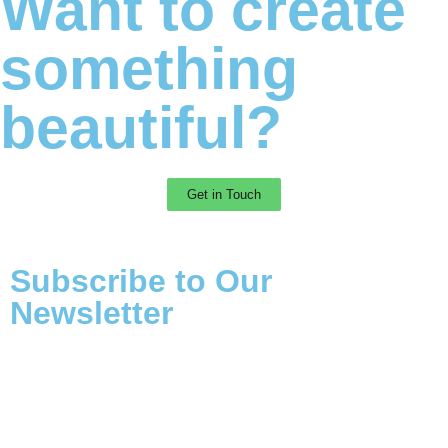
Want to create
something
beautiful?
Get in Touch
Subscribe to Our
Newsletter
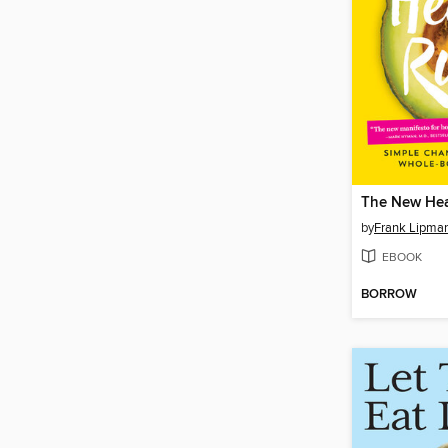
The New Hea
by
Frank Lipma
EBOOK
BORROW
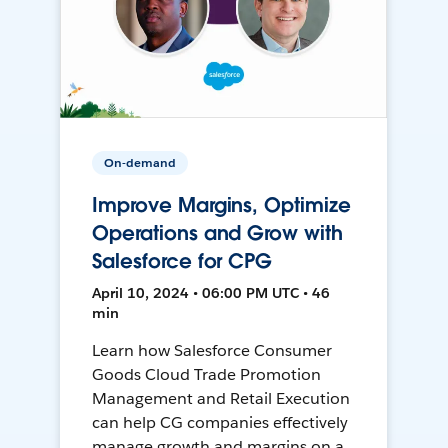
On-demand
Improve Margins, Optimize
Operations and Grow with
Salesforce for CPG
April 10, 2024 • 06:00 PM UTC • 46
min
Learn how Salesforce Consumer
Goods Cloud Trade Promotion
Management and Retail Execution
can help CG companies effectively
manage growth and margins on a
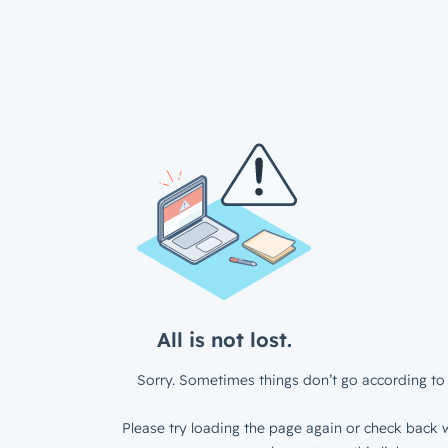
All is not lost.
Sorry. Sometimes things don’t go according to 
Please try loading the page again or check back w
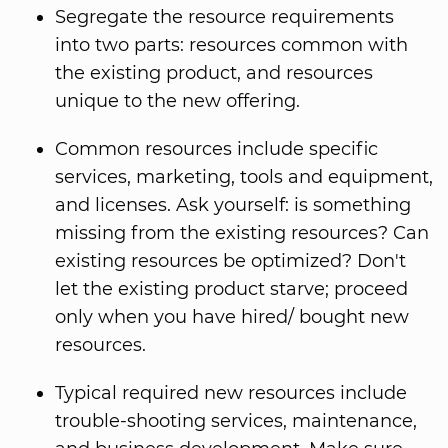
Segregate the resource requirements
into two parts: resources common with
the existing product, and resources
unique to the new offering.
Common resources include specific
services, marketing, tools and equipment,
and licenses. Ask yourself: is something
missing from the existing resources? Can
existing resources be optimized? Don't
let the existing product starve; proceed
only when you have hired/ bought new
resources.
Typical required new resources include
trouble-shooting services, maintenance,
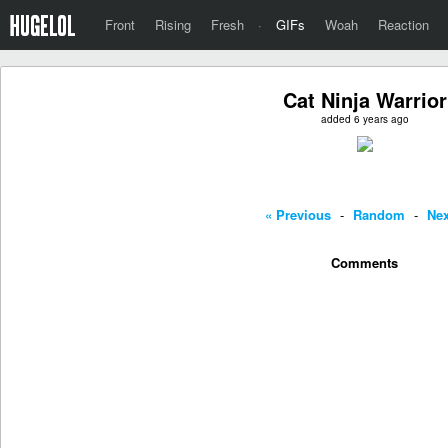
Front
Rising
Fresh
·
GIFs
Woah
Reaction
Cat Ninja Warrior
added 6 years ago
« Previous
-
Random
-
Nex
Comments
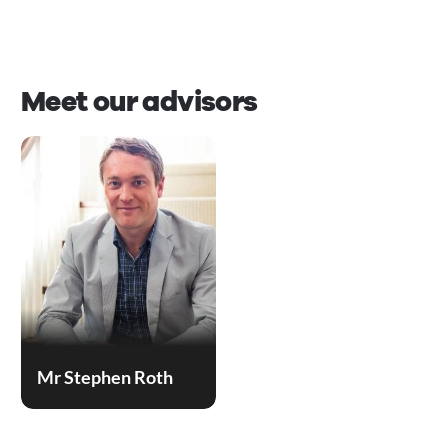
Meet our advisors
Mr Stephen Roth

-- Work item --
Would you return the data exactly as written, without the pictures?

-- Exercise solution --
Want to create
something
beautiful?
Get in Touch
Subscribe to Our
Newsletter
The New Hea
by
Frank Lipma
EBOOK
BORROW
On-demand
Improve Margins, Optimize
Operations and Grow with
Salesforce for CPG
April 10, 2024 • 06:00 PM UTC • 46
min
Learn how Salesforce Consumer
Goods Cloud Trade Promotion
Management and Retail Execution
can help CG companies effectively
manage growth and margins on a
All is not lost.
Sorry. Sometimes things don’t go according to 
Please try loading the page again or check back w
Segregate the resource requirements
into two parts: resources common with
the existing product, and resources
unique to the new offering.
Common resources include specific
services, marketing, tools and equipment,
and licenses. Ask yourself: is something
missing from the existing resources? Can
existing resources be optimized? Don't
let the existing product starve; proceed
only when you have hired/ bought new
resources.
Typical required new resources include
trouble-shooting services, maintenance,
Front
Rising
Fresh
·
GIFs
Woah
Reaction
Cat Ninja Warrior
added 6 years ago
« Previous
-
Random
-
Nex
Comments
Meet our advisors
Mr Stephen Roth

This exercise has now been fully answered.